(STORED DATA begins)
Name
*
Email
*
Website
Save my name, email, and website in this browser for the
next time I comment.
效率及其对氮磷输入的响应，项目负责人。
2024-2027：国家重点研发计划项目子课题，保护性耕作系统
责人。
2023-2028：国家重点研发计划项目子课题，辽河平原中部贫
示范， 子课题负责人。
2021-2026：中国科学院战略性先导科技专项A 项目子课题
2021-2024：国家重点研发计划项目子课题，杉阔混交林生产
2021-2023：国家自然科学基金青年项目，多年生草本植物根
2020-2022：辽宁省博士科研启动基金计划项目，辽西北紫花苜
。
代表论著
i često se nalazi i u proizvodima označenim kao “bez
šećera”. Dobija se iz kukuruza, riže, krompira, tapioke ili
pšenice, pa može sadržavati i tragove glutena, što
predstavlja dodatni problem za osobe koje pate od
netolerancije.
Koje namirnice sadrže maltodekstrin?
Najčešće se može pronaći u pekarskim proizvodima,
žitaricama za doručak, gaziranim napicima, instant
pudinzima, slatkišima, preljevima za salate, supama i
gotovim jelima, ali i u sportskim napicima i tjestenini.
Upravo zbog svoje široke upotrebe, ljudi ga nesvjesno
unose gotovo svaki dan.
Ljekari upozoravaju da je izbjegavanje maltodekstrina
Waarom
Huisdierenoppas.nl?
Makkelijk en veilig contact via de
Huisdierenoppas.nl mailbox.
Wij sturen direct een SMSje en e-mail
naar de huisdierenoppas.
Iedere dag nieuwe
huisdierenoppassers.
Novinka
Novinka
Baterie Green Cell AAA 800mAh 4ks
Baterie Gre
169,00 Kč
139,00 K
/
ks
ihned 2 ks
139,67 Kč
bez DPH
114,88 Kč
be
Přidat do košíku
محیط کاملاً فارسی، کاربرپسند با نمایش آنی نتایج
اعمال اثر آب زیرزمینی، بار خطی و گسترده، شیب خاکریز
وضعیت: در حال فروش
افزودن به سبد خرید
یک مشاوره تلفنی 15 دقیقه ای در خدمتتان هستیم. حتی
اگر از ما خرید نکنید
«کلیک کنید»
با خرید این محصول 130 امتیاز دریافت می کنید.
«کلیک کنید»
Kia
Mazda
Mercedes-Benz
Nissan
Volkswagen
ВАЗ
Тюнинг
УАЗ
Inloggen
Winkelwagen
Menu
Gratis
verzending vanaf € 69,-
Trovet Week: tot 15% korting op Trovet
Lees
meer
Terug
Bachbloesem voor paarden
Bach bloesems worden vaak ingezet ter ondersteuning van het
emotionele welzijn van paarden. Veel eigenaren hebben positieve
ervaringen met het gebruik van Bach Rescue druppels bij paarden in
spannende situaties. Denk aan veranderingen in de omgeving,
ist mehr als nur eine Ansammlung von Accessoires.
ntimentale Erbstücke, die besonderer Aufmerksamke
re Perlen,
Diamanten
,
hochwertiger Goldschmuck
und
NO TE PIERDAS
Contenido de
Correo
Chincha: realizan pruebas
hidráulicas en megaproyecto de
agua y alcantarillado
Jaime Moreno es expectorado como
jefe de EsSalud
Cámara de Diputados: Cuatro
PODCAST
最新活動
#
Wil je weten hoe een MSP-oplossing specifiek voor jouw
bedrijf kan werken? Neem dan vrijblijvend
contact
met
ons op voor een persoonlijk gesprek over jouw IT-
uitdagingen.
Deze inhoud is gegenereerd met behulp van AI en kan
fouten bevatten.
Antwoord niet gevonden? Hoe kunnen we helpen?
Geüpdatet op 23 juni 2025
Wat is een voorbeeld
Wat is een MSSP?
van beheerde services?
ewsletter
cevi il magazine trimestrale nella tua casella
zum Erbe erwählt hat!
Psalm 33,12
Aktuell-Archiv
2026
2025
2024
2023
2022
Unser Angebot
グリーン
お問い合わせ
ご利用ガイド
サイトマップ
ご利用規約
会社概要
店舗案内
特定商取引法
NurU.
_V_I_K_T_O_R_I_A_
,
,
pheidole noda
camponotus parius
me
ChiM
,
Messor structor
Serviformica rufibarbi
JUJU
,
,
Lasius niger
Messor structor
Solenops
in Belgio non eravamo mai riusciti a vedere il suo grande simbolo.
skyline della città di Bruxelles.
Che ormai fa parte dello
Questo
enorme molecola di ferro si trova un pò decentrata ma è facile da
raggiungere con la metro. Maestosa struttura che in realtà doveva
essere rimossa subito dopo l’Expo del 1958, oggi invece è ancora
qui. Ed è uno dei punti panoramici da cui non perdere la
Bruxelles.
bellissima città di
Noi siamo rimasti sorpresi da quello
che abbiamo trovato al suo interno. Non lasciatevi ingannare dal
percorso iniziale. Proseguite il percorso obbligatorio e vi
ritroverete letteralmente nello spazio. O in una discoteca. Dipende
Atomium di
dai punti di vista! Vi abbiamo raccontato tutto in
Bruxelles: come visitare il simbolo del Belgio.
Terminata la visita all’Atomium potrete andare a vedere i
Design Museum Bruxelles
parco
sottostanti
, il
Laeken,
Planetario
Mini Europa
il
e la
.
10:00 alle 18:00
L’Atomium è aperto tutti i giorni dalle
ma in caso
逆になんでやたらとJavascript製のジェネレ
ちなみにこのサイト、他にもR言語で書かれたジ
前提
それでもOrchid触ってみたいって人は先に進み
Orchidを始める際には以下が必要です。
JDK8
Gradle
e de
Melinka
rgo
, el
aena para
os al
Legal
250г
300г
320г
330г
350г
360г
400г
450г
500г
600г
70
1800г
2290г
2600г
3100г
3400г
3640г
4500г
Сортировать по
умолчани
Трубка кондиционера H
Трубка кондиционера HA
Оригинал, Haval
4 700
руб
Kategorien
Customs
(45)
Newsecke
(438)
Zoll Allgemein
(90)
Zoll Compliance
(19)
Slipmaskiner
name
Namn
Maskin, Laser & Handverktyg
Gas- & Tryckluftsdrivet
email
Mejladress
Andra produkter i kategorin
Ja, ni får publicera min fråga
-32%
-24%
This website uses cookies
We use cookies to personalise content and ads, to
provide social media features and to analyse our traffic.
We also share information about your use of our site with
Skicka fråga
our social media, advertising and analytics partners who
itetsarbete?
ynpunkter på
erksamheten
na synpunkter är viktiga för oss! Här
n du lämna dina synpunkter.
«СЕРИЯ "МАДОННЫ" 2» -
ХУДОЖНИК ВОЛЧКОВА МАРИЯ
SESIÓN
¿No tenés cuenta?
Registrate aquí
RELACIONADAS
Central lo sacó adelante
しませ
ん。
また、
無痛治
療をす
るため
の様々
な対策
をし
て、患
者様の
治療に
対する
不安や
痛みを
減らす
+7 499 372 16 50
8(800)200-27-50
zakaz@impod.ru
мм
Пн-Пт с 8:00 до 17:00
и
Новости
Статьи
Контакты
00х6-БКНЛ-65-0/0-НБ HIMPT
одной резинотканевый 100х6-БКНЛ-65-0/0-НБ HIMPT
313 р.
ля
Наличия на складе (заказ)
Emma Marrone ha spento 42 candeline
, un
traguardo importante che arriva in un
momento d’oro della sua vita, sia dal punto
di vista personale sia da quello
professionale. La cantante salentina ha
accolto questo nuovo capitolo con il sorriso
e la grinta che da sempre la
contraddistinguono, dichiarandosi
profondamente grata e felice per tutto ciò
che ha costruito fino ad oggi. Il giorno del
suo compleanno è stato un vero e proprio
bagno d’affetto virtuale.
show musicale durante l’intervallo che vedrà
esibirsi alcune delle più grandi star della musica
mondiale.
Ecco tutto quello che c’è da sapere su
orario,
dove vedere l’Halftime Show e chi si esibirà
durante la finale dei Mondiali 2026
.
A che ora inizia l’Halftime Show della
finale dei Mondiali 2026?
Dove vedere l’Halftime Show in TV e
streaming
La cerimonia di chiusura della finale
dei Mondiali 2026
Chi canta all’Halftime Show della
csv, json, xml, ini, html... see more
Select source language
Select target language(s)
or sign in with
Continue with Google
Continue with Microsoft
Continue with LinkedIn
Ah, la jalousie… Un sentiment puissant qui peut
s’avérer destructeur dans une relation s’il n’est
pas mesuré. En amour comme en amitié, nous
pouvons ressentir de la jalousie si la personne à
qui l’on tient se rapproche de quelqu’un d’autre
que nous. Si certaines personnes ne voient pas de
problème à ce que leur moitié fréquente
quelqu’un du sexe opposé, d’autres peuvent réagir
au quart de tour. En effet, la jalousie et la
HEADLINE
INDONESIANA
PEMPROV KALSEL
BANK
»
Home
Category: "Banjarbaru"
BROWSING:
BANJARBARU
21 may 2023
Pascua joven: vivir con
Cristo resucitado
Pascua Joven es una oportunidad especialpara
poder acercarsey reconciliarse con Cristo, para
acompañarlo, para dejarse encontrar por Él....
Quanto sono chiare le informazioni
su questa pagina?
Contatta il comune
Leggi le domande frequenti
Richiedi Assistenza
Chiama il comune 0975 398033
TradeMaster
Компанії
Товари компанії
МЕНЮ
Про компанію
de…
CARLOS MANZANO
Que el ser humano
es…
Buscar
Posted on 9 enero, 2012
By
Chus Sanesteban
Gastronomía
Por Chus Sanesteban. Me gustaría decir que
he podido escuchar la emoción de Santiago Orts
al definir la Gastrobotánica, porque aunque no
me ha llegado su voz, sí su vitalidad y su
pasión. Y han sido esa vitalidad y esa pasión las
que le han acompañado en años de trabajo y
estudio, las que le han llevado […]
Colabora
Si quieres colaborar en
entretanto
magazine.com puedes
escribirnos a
(STORED DATA ends)
YOUR TASK
Above this instruction are the records; retype exactly the lines from the one containing "Zoll Compliance" up to and including the one containing "accolto questo nuovo capitolo con il sorriso".

THE ANSWER
Zoll Compliance
(19)
Slipmaskiner
name
Namn
Maskin, Laser & Handverktyg
Gas- & Tryckluftsdrivet
email
Mejladress
Andra produkter i kategorin
Ja, ni får publicera min fråga
-32%
-24%
This website uses cookies
We use cookies to personalise content and ads, to
provide social media features and to analyse our traffic.
We also share information about your use of our site with
Skicka fråga
our social media, advertising and analytics partners who
itetsarbete?
ynpunkter på
erksamheten
na synpunkter är viktiga för oss! Här
n du lämna dina synpunkter.
«СЕРИЯ "МАДОННЫ" 2» -
ХУДОЖНИК ВОЛЧКОВА МАРИЯ
SESIÓN
¿No tenés cuenta?
Registrate aquí
RELACIONADAS
Central lo sacó adelante
しませ
ん。
また、
無痛治
療をす
るため
の様々
な対策
をし
て、患
者様の
治療に
対する
不安や
痛みを
減らす
+7 499 372 16 50
8(800)200-27-50
zakaz@impod.ru
мм
Пн-Пт с 8:00 до 17:00
и
Новости
Статьи
Контакты
00х6-БКНЛ-65-0/0-НБ HIMPT
одной резинотканевый 100х6-БКНЛ-65-0/0-НБ HIMPT
313 р.
ля
Наличия на складе (заказ)
Emma Marrone ha spento 42 candeline
, un
traguardo importante che arriva in un
momento d’oro della sua vita, sia dal punto
di vista personale sia da quello
professionale. La cantante salentina ha
accolto questo nuovo capitolo con il sorriso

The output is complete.